> **Work instructions**
Skip the pictures. Output only the lines below starting at the line with "Gyerekjármű (69, 1096)" and ending at the line with "[youtube （Open in new window)] (361, 2220)", both ends included, exactly as they are.
Top of Data to examine
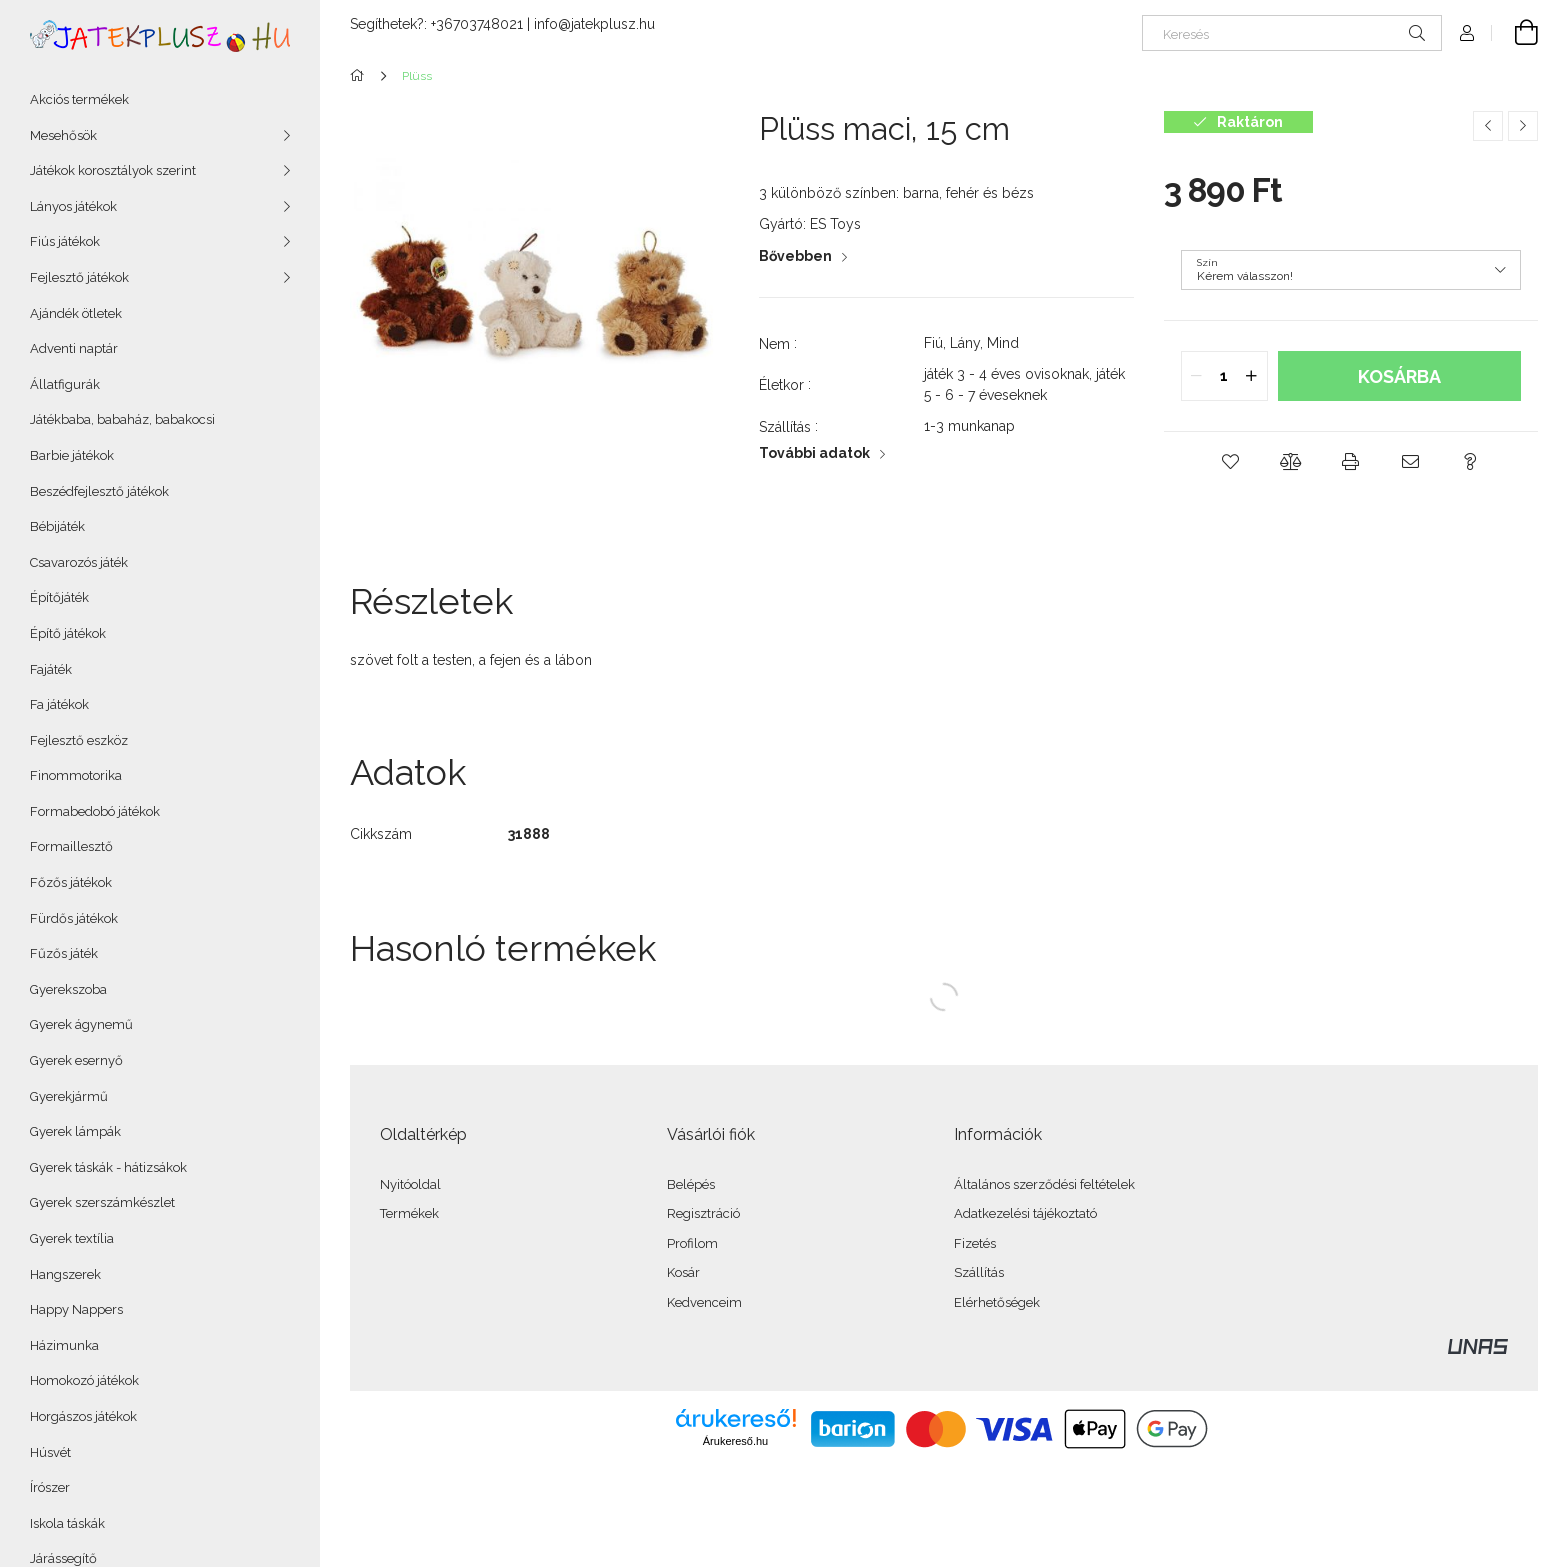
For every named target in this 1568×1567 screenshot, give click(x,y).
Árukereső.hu (735, 1441)
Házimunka (64, 1345)
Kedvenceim (704, 1302)
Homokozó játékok (84, 1380)
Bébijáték (57, 526)
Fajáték (51, 669)
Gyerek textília (72, 1238)
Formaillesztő (71, 846)
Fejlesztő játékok (79, 277)
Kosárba (1399, 376)
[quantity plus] (1252, 376)
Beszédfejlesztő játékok (99, 491)
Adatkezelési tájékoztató (1025, 1213)
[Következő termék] (1523, 126)
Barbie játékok (72, 455)
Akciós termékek (79, 99)
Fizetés (975, 1243)
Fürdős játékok (74, 918)
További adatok (814, 453)
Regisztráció (703, 1213)
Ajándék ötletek (76, 313)
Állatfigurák (65, 384)
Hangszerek (65, 1274)
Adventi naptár (74, 348)
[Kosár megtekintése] (1515, 33)
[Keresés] (1292, 33)
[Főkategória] (360, 76)
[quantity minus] (1197, 376)
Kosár (683, 1272)
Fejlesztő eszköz (79, 740)
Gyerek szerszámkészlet (102, 1202)
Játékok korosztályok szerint (113, 170)
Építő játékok (68, 633)
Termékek (409, 1213)
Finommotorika (76, 775)
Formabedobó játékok (95, 811)
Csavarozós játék (79, 562)
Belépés (691, 1184)
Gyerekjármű (69, 1096)
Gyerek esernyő (76, 1060)
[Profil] (1467, 33)
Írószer (50, 1487)
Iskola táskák (67, 1523)
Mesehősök (63, 135)
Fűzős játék (64, 953)
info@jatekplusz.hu (594, 24)
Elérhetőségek (997, 1302)
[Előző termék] (1488, 126)
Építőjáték (59, 597)
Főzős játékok (71, 882)
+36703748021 (477, 24)
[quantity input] (1224, 376)
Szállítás (979, 1272)
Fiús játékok (65, 241)
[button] (1231, 462)
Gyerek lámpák (75, 1131)
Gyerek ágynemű (81, 1024)
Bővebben (795, 256)
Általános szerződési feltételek (1044, 1184)
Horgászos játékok (83, 1416)
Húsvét (50, 1452)
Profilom (692, 1243)
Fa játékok (59, 704)
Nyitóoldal (410, 1184)
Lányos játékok (73, 206)
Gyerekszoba (68, 989)
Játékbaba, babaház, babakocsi (122, 419)
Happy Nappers (76, 1309)
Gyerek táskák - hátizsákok (108, 1167)
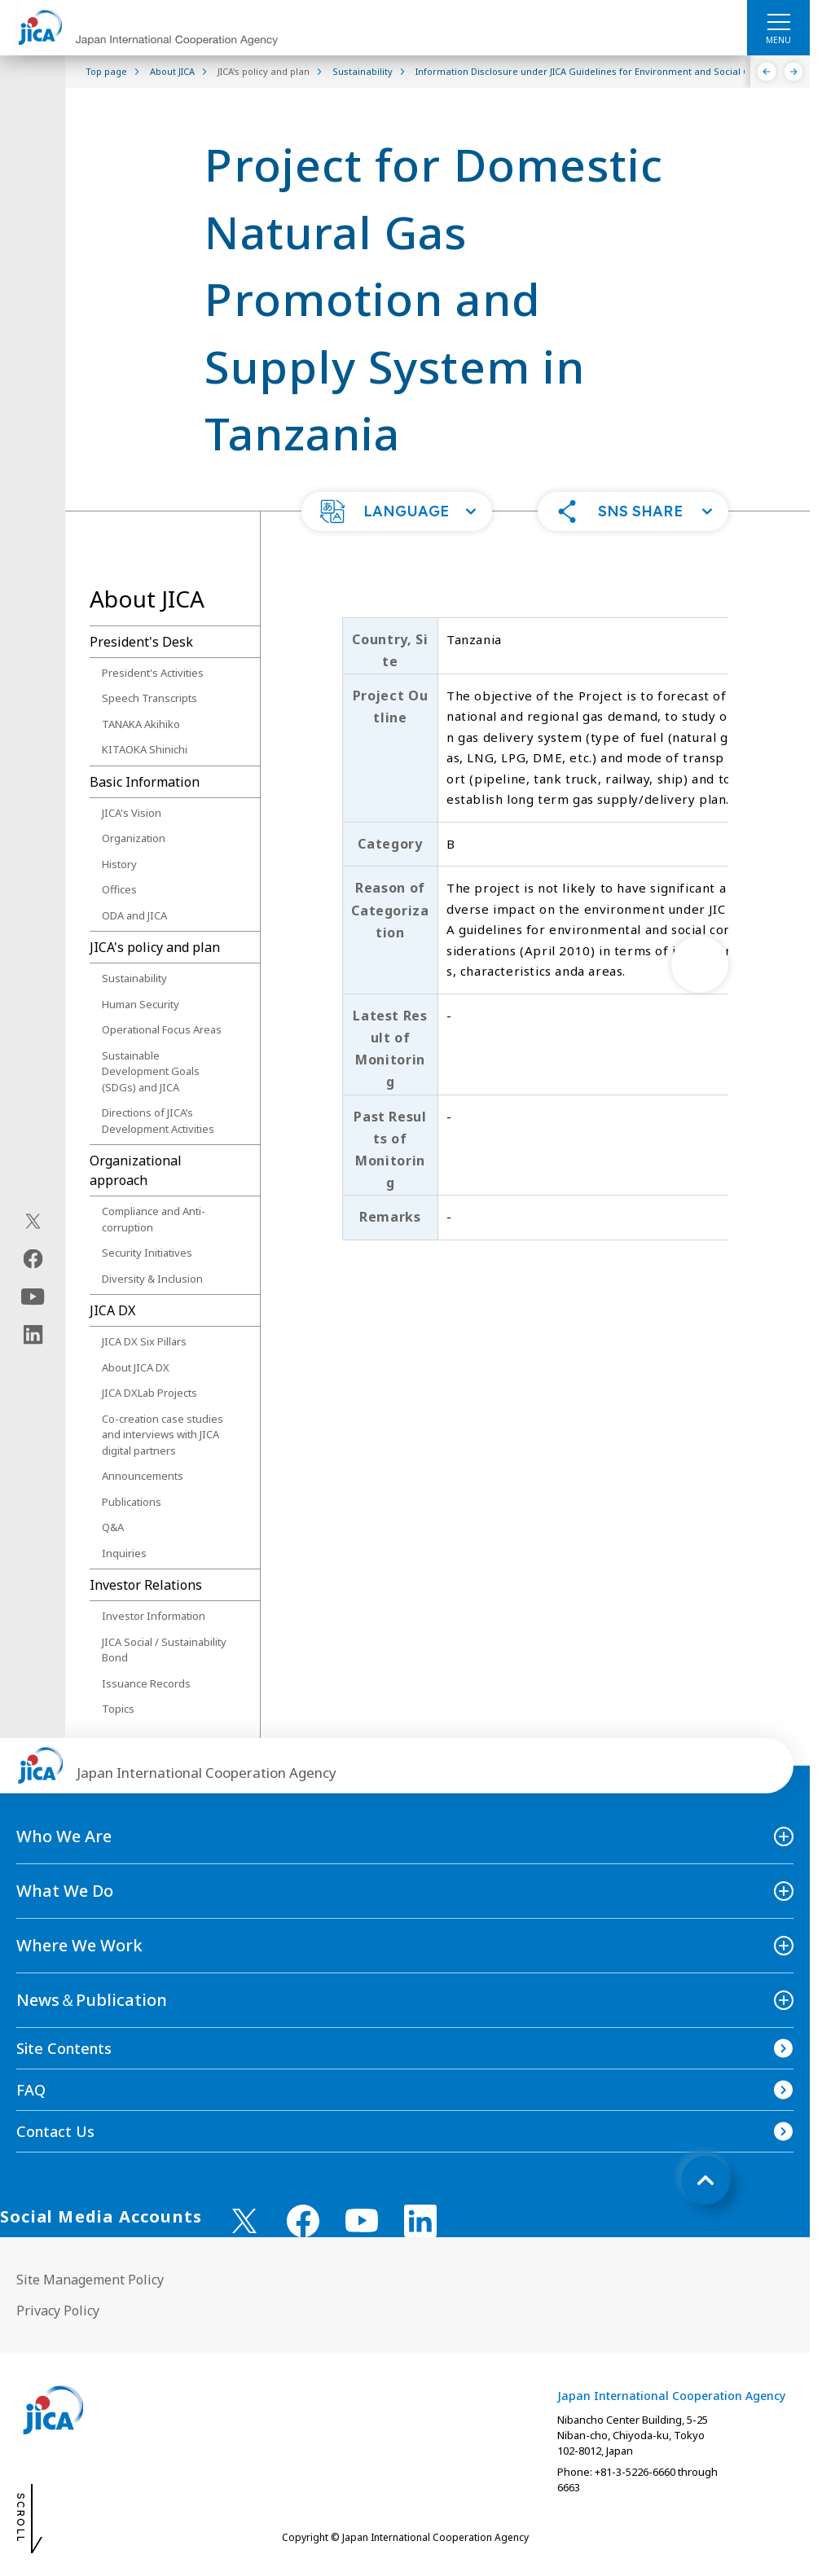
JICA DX (112, 1310)
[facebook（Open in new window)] (33, 1258)
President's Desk (141, 642)
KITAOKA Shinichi (144, 749)
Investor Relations (146, 1585)
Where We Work (79, 1945)
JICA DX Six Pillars (144, 1341)
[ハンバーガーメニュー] (778, 21)
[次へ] (699, 964)
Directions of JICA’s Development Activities (158, 1120)
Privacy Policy (57, 2310)
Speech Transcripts (149, 698)
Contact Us (55, 2131)
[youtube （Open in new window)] (361, 2220)
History (119, 864)
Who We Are (64, 1836)
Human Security (140, 1004)
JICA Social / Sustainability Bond (164, 1650)
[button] (396, 511)
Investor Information (153, 1615)
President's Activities (153, 672)
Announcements (142, 1475)
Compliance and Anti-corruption (153, 1219)
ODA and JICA (134, 915)
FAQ (31, 2090)
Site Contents (64, 2048)
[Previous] (767, 71)
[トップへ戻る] (705, 2180)
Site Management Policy (90, 2280)
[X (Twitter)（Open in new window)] (33, 1221)
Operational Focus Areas (162, 1029)
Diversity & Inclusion (152, 1278)
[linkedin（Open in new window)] (33, 1334)
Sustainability (134, 978)
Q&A (113, 1527)
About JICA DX (135, 1367)
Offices (119, 889)
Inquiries (124, 1553)
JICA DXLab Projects (149, 1392)
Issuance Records (146, 1683)
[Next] (793, 71)
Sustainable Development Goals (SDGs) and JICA (151, 1071)
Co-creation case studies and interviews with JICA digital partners (162, 1434)
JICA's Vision (131, 812)
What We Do (64, 1891)
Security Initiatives (147, 1252)
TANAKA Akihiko (141, 724)
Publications (131, 1501)
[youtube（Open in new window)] (33, 1296)
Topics (118, 1708)
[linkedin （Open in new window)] (420, 2221)
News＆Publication (91, 2000)
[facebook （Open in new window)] (303, 2221)
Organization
Bottom of Data to examine
> **Output below**
Gyerekjármű (69, 1096)
Gyerek esernyő (76, 1060)
[Profil] (1467, 33)
Írószer (50, 1487)
Iskola táskák (67, 1523)
Mesehősök (63, 135)
Fűzős játék (64, 953)
info@jatekplusz.hu (594, 24)
Elérhetőségek (997, 1302)
[Előző termék] (1488, 126)
Építőjáték (59, 597)
Főzős játékok (71, 882)
+36703748021 (477, 24)
[quantity input] (1224, 376)
Szállítás (979, 1272)
Fiús játékok (65, 241)
[button] (1231, 462)
Gyerek lámpák (75, 1131)
Gyerek ágynemű (81, 1024)
Bővebben (795, 256)
Általános szerződési feltételek (1044, 1184)
Horgászos játékok (83, 1416)
Húsvét (50, 1452)
Profilom (692, 1243)
Fa játékok (59, 704)
Nyitóoldal (410, 1184)
Lányos játékok (73, 206)
Gyerekszoba (68, 989)
Játékbaba, babaház, babakocsi (122, 419)
Happy Nappers (76, 1309)
Gyerek táskák - hátizsákok (108, 1167)
JICA DX (112, 1310)
[facebook（Open in new window)] (33, 1258)
President's Desk (141, 642)
KITAOKA Shinichi (144, 749)
Investor Relations (146, 1585)
Where We Work (79, 1945)
JICA DX Six Pillars (144, 1341)
[ハンバーガーメニュー] (778, 21)
[次へ] (699, 964)
Directions of JICA’s Development Activities (158, 1120)
Privacy Policy (57, 2310)
Speech Transcripts (149, 698)
Contact Us (55, 2131)
[youtube （Open in new window)] (361, 2220)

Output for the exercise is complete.